__SUPPLIED DATA__.
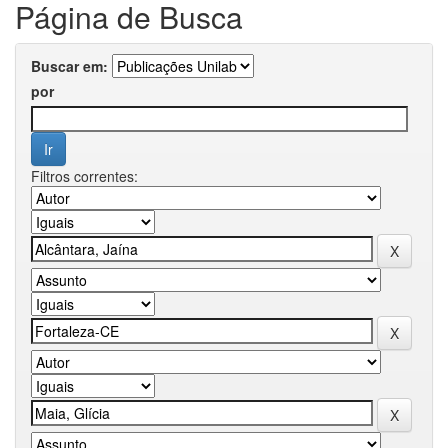
Página de Busca
Buscar em:
por
Filtros correntes:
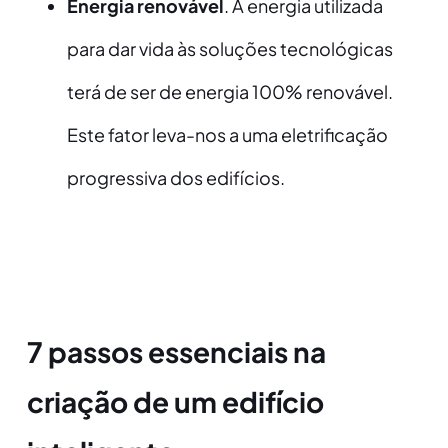
Energia renovável
. A energia utilizada
para dar vida às soluções tecnológicas
terá de ser de energia 100% renovável.
Este fator leva-nos a uma eletrificação
progressiva dos edifícios.
7 passos essenciais na
criação de um edifício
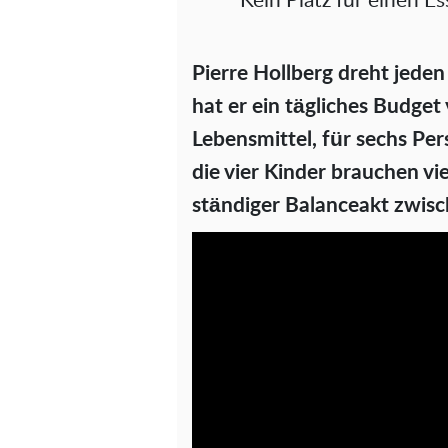
Kein Platz für einen E
Pierre Hollberg dreht jeden
hat er ein tägliches Budget
Lebensmittel, für sechs Per
die vier Kinder brauchen vi
ständiger Balanceakt zwisc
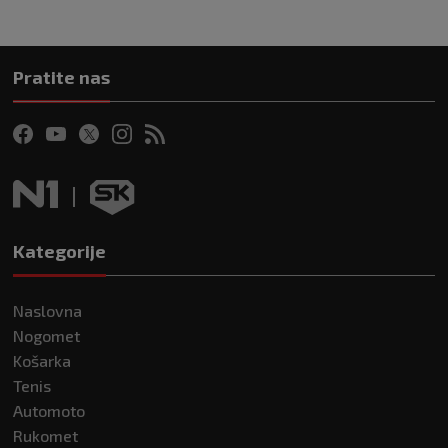
Pratite nas
Kategorije
Naslovna
Nogomet
Košarka
Tenis
Automoto
Rukomet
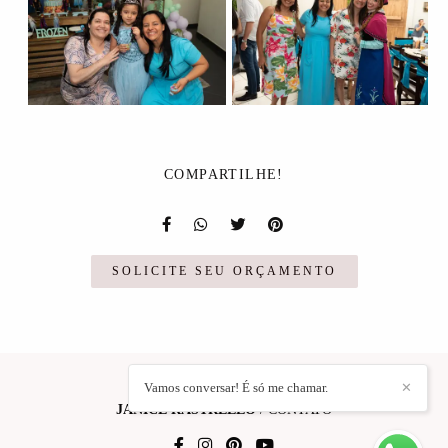
COMPARTILHE!
SOLICITE SEU ORÇAMENTO
Vamos conversar! É só me chamar.
✕
JANICE RASTRELLO
/
CONTATO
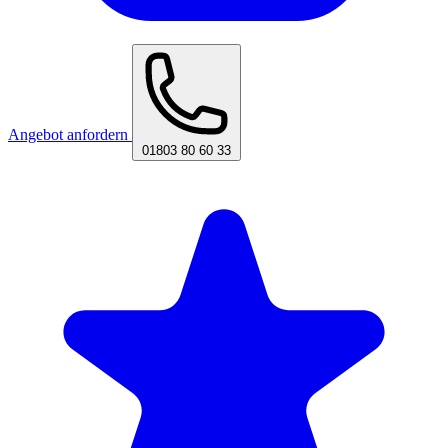
Angebot anfordern
01803 80 60 33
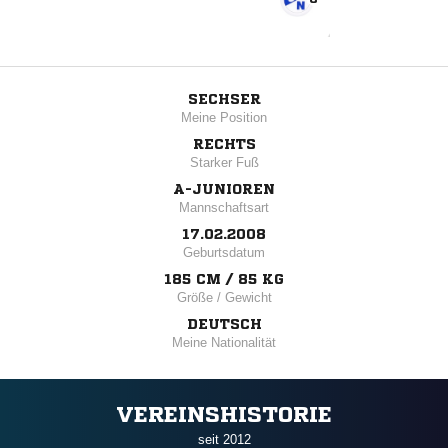
SECHSER
Meine Position
RECHTS
Starker Fuß
A-JUNIOREN
Mannschaftsart
17.02.2008
Geburtsdatum
185 CM / 85 KG
Größe / Gewicht
DEUTSCH
Meine Nationalität
VEREINSHISTORIE
seit 2012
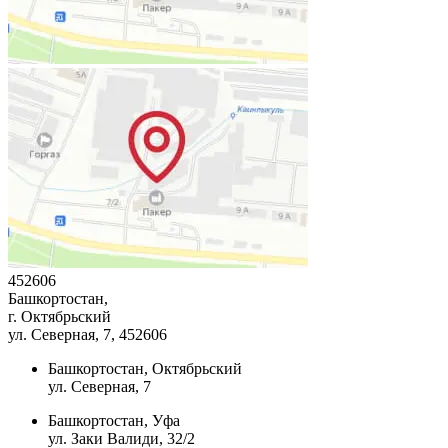
452606
Башкортостан,
г. Октябрьский
ул. Северная, 7
, 452606
Башкортостан, Октябрьский
ул. Северная, 7
Башкортостан, Уфа
ул. Заки Валиди, 32/2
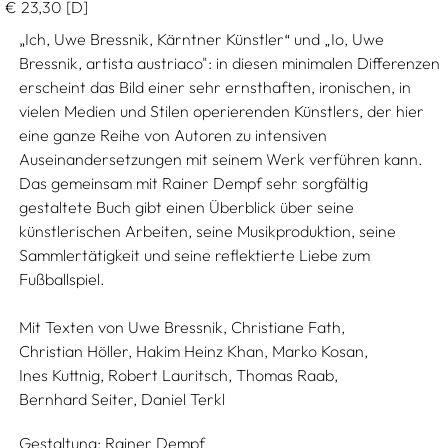
€
23,30
[D]
Ich, Uwe Bressnik, Kärntner Künstler
und „Io, Uwe
„
“
Bressnik, artista austriaco": in diesen minimalen Differenzen
erscheint das Bild einer sehr ernsthaften, ironischen, in
vielen Medien und Stilen operierenden Künstlers, der hier
eine ganze Reihe von Autoren zu intensiven
Auseinandersetzungen mit seinem Werk verführen kann.
Das gemeinsam mit Rainer Dempf sehr sorgfältig
gestaltete Buch gibt einen Überblick über seine
künstlerischen Arbeiten, seine Musikproduktion, seine
Sammlertätigkeit und seine reflektierte Liebe zum
Fußballspiel.
Mit Texten von
Uwe Bressnik,
Christiane Fath,
Christian Höller,
Hakim Heinz Khan,
Marko Kosan,
Ines Kuttnig,
Robert Lauritsch,
Thomas Raab,
Bernhard Seiter,
Daniel Terkl
Gestaltung:
Rainer Dempf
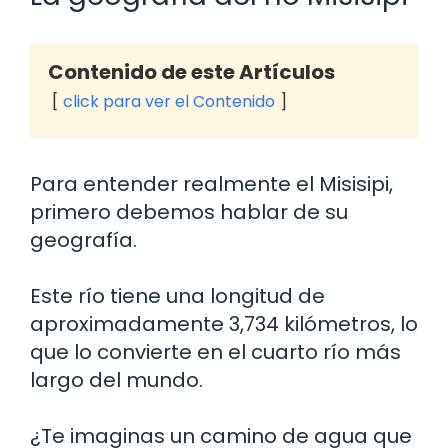
Contenido de este Artículos
click para ver el Contenido
Para entender realmente el Misisipi,
primero debemos hablar de su
geografía.
Este río tiene una longitud de
aproximadamente 3,734 kilómetros, lo
que lo convierte en el cuarto río más
largo del mundo.
¿Te imaginas un camino de agua que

__INSTRUCTIONS TO FOLLOW__.
Each line from the one holding "largo del mundo." to the end of the entries is to be written out exactly. Skip every line before it.

__RESULT FOR THIS EXERCISE__.
largo del mundo.
¿Te imaginas un camino de agua que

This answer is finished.